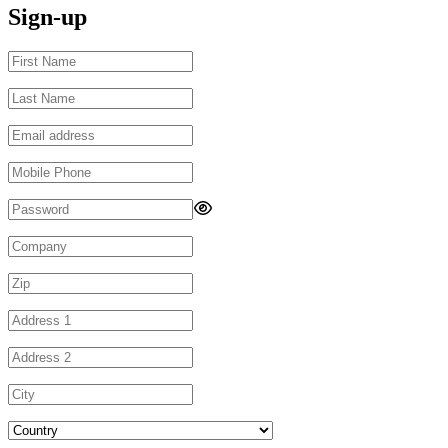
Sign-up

====

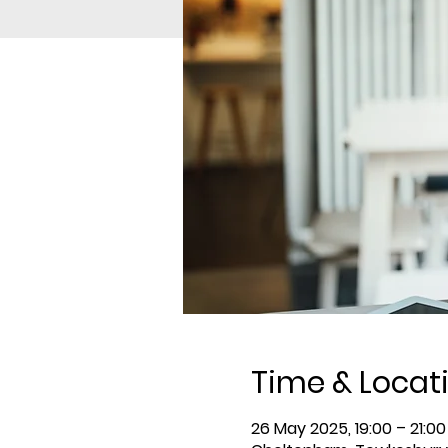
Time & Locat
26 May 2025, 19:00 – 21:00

====

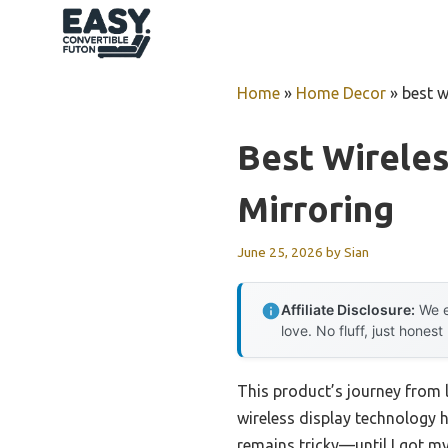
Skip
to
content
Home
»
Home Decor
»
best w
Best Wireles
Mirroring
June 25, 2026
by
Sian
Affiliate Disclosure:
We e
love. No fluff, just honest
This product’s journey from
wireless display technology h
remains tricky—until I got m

====

### WORK INSTRUCTION:
As the answer, set down only the lines from the data above between the one holding "This product’s journey from" and the one holding "remains tricky—until I got m", inclusive, exactly as they read.

### OUTPUT FOR THIS EXERCISE:
This product’s journey from
wireless display technology h
remains tricky—until I got m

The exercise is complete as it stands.